Time-resolved absorption and fluorescence spectroscopy are used to study the dynamics of protein structural changes subsequent to rapid mixing or excitation with short laser pulses. Molecular models for the protein dynamics are used to fit and interpret the measured data. A. We have succeed in implementing two new techniques which can be used to study the kinetics of a wide variety of processes, a rapid mixing technique capable of initiating reactions within 80 microseconds and a laser temperature jump experiment in which water is heated 10-20 K in less than 10 nanoseconds by an infrared laser pulse. B. The dynamics of short-lived states on the folding pathway of cytochrome c have been investigated using continuous-flow mixing and fluorescence quenching to monitor the tryptophan-heme distance. In the presence of imazole, which blocks binding of ligands to the sixth coordination site of the heme iron, mixing to low guanidine HCl produces a rapid collapse of the denatured state, occurring in less than 50 microseconds, followed by rapid exponential (< 1 millisecond) folding to the native conformation. Under conditions where non-native heme ligands can bind, rapid collapse is still observed, but the folding phase becomes at least biphasic as a result of 'trapping' of the denatured states by incorrect heme-ligand interactions. C. Laser temperature jump studies have been carried out on an 19- residue alanine peptide labeled at the n-terminus by methyl-amino benzoic acid. The fluorescence of this label appears to be highly dependent on hydrogen bonding of the carbonyl oxygen. We observe rapid melting of the helix with a maximum relaxation time of about 20 nanoseconds at the midpoint of the folding curve (35 C), while time- resolved infrared studies have found a relaxation time of about 100 nanoseconds under similar conditions. We attribute the faster relaxation to the fact that our probe monitors melting of the first turn of the helix, while the infrared measures the melting of the entire peptide.

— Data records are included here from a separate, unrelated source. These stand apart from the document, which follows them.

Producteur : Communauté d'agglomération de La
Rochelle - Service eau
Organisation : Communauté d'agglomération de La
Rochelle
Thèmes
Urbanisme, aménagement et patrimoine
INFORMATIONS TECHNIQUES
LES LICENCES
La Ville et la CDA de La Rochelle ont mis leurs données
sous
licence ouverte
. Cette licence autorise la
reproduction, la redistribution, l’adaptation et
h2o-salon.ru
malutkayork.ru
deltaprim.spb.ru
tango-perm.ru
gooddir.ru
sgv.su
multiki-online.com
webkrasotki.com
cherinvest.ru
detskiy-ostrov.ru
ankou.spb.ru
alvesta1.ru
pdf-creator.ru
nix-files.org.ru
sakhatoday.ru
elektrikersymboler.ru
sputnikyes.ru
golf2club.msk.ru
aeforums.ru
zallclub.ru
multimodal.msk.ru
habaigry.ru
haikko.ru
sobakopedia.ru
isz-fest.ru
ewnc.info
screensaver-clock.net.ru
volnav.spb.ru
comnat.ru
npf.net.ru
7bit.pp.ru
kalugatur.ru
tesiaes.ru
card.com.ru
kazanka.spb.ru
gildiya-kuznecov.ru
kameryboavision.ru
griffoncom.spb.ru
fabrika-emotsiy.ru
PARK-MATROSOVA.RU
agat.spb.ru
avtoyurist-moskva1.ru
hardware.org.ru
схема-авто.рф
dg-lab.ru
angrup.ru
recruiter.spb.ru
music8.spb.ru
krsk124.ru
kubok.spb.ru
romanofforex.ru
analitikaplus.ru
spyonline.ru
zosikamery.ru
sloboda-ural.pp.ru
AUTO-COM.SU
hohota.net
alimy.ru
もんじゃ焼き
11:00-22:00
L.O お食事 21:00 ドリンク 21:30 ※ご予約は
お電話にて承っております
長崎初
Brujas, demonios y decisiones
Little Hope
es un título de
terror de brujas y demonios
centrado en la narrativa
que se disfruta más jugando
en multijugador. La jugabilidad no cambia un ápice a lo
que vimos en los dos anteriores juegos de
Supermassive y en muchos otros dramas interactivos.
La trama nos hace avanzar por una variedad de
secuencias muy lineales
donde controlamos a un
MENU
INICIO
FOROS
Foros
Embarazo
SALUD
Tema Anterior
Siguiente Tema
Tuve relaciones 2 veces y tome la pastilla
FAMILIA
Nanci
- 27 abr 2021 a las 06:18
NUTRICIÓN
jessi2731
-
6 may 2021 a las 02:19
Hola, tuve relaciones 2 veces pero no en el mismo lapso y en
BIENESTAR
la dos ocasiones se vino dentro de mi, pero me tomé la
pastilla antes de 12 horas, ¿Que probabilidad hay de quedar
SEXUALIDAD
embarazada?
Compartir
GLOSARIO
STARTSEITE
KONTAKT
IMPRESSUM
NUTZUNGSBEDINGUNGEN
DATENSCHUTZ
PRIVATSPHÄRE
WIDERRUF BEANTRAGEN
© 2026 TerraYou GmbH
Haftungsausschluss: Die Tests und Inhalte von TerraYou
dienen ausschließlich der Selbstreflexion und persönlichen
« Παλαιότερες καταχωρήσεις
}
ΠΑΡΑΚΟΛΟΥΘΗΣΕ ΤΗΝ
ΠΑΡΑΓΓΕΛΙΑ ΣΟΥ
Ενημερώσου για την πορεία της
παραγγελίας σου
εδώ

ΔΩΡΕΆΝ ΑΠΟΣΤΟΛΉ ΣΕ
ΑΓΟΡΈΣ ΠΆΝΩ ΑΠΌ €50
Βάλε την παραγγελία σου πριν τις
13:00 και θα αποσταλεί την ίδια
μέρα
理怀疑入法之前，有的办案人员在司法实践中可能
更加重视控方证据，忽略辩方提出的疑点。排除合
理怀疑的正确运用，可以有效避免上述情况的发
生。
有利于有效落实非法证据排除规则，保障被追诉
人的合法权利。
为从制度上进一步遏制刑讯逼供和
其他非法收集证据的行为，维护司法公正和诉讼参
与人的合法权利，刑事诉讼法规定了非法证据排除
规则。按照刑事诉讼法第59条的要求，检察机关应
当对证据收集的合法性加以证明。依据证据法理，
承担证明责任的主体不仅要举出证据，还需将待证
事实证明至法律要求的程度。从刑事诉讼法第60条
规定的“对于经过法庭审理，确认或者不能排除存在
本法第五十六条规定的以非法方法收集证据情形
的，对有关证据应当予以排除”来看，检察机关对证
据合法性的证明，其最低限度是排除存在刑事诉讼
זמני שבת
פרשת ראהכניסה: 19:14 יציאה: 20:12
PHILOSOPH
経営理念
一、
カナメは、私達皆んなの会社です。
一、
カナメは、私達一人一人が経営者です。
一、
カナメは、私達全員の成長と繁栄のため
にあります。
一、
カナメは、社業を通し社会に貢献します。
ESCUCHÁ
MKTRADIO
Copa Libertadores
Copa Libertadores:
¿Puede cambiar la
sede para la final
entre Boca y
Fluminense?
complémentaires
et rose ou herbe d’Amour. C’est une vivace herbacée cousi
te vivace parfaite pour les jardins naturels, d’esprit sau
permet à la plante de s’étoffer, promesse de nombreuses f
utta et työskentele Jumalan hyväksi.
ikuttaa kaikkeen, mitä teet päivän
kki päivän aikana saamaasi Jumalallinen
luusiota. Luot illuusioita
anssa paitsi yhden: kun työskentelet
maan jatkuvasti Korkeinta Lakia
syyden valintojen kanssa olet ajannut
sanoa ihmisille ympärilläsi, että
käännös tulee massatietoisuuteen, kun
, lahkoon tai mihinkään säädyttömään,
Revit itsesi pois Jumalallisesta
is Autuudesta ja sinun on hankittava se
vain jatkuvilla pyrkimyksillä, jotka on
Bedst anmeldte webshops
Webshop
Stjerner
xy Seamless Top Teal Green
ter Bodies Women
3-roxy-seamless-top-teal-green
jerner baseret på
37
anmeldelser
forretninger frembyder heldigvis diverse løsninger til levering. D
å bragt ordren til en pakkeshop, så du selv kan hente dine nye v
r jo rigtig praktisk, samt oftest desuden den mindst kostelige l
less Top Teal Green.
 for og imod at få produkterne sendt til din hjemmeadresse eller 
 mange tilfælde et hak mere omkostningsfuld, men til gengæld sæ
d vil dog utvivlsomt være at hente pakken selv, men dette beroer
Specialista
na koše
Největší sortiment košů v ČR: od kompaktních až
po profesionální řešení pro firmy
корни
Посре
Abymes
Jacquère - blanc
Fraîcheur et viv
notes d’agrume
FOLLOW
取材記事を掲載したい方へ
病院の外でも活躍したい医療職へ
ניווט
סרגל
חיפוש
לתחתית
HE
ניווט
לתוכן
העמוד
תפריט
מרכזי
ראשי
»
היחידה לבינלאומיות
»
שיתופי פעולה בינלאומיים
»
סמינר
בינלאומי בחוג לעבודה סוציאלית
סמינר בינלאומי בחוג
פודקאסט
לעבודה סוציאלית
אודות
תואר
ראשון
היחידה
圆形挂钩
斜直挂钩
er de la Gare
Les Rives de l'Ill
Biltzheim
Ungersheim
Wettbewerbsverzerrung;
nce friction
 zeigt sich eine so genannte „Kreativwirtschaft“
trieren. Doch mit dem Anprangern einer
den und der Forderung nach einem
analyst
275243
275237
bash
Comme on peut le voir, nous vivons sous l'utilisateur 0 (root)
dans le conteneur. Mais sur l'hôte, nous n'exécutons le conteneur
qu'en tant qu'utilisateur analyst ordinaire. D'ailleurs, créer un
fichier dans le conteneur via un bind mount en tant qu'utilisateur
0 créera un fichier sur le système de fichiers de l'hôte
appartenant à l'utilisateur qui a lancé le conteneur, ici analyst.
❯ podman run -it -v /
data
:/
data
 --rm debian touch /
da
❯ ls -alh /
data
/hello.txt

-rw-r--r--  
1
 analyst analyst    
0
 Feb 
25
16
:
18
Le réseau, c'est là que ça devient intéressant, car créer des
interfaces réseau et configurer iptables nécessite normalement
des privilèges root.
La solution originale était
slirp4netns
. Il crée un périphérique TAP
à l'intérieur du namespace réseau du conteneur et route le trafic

时间分辨的吸收和荧光光谱用于 研究快速后的蛋白质结构变化的动力学 与短激光脉冲混合或激发。 分子模型 蛋白质动力学用于拟合和解释测量的数据。 答：我们成功地实施了两种新技术 用于研究各种过程的动力学，快速 混合技术能够在80范围内启动反应 微秒和激光温度跳跃实验，其中水为 红外激光脉冲在小于10纳秒的情况下加热10-20 K。 B.短暂状态在折叠途径上的动态 已经使用连续流混合和 荧光淬火以监测色氨酸血红素距离。 在 咪唑的存在，它阻断了配体与第六的结合 血红素铁的协调部位，混合到低鸟嘌呤HCl 产生变性状态的快速崩溃，发生在较少的情况下 超过50微秒，然后是快速指数（<1毫秒） 折叠到天然构象。 在非本地的条件下 血红素配体可以结合，仍然观察到快速崩溃，但是 折叠阶段至少由于“捕获”的结果而变得 变性状态通过不正确的血红素 - 配体相互作用。 C.激光温度跳跃研究是在19-上进行的 残留的丙氨酸肽由甲基氨基标记在N末端 苯甲酸。 该标签的荧光似乎很高 取决于羰基氧的氢键。 我们观察到 螺旋的快速熔化，最大放松时间约为20 在折叠曲线（35 C）的中点处的纳秒秒，而时间 - 解决的红外研究发现放松时间约为100 纳秒在类似条件下。 我们归因于更快的速度 放松的事实是，我们的探测器监测第一个的熔化 转弯螺旋，而红外线测量熔化 整个肽。